## YOUR TASK:
Count every line in the records below that contains the string "Chiapas". Report that number alone.

::::::

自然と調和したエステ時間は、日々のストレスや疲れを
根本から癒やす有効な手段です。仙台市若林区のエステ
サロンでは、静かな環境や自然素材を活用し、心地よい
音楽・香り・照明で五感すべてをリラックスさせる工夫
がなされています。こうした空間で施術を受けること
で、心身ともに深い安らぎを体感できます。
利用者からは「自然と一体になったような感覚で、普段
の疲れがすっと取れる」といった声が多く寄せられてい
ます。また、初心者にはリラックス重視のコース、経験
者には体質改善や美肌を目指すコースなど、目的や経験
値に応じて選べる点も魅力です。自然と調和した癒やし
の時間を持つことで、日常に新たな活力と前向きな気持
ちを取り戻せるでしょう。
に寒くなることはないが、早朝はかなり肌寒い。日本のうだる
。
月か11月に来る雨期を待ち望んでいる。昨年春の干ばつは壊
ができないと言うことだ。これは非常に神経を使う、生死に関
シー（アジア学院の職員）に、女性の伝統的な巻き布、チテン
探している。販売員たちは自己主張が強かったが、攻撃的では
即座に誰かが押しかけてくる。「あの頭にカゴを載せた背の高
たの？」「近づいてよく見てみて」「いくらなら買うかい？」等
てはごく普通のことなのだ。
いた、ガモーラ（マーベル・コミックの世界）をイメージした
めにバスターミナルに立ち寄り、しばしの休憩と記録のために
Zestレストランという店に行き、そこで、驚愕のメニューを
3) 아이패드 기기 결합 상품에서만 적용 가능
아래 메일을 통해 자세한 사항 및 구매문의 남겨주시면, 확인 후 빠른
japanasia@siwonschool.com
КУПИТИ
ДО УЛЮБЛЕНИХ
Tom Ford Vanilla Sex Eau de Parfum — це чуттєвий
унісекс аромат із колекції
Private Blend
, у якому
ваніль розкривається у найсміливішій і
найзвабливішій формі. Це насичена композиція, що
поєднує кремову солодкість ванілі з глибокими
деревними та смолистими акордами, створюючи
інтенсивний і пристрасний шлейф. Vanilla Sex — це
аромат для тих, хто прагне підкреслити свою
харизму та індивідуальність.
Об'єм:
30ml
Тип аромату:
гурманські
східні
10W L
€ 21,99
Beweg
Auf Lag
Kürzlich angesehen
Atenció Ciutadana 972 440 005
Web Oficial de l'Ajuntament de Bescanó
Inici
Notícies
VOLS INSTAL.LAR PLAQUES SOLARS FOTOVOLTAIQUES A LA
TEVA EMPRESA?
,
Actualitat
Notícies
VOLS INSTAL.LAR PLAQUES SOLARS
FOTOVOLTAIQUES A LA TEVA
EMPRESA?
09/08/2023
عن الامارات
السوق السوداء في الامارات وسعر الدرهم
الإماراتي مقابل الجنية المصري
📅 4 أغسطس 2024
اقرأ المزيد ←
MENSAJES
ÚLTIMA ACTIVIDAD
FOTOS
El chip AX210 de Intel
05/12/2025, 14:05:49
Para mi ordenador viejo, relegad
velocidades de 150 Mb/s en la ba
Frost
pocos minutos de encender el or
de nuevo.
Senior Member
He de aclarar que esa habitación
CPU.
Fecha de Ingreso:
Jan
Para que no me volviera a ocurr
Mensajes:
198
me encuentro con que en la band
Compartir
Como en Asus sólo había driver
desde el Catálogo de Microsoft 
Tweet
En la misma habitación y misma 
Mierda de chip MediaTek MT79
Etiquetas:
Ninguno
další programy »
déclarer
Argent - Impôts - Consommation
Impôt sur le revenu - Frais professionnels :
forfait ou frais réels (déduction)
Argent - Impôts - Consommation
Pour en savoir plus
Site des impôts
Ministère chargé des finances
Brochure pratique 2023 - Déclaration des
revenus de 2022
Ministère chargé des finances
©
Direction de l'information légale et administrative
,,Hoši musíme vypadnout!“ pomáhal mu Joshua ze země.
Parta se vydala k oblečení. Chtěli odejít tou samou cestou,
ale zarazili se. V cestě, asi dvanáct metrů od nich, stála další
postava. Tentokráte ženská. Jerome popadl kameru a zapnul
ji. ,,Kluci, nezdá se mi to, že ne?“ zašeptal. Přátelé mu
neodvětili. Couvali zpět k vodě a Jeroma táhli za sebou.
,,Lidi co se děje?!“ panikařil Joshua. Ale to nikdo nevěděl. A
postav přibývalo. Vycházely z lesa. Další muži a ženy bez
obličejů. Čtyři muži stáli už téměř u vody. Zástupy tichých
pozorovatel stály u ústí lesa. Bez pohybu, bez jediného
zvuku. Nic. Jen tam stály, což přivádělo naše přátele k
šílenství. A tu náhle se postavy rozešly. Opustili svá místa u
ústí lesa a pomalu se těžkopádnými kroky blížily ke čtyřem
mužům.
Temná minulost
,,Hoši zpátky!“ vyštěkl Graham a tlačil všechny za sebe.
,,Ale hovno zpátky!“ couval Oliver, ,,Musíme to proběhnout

::::::

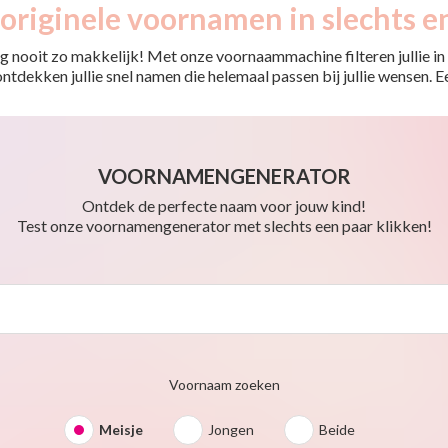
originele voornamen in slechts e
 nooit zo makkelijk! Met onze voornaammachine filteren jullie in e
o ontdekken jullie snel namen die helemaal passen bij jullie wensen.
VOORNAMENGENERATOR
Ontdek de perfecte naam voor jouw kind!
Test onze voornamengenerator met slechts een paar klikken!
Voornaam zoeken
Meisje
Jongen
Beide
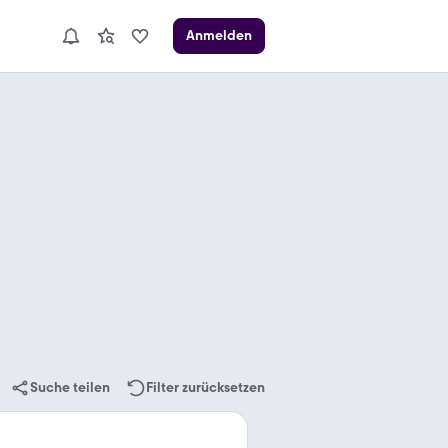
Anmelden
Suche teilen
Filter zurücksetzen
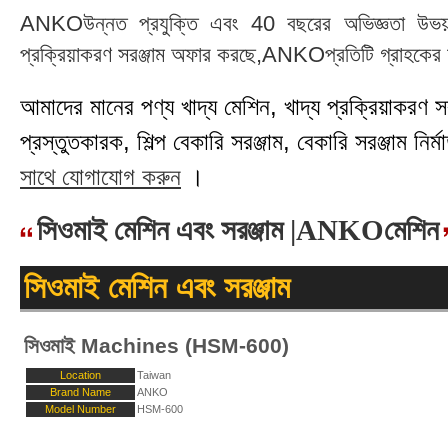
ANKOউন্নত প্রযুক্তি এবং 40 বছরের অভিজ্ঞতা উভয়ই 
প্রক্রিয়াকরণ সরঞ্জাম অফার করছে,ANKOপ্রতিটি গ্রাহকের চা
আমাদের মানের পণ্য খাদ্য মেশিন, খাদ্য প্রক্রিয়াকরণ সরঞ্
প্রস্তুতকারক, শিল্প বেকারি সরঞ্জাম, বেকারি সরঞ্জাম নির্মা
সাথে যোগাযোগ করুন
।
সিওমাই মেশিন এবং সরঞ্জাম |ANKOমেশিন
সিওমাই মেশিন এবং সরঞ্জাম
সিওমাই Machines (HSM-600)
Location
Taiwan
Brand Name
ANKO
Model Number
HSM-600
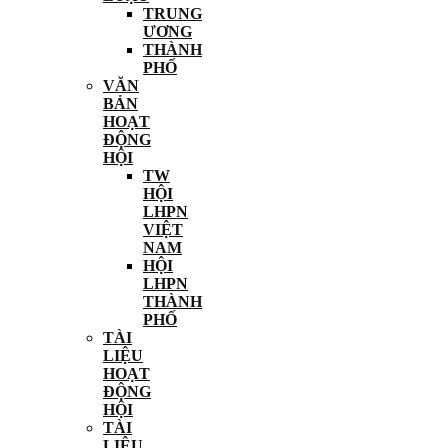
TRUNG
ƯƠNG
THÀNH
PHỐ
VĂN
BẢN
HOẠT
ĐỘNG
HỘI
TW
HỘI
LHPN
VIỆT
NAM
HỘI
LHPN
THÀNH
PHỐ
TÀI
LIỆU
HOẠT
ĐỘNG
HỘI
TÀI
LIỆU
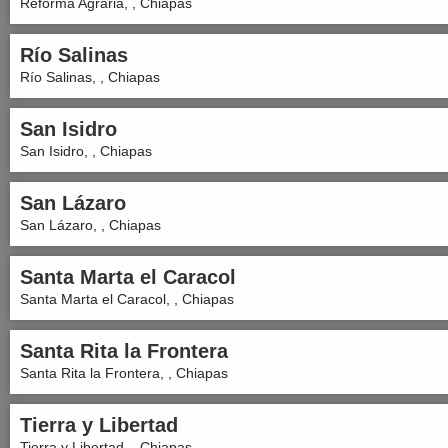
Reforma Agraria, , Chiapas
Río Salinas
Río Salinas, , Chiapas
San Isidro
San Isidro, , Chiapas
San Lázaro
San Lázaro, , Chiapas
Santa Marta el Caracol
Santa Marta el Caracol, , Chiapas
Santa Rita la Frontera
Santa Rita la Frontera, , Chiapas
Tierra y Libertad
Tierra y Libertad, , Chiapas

::::::

## RESULT BELOW:
7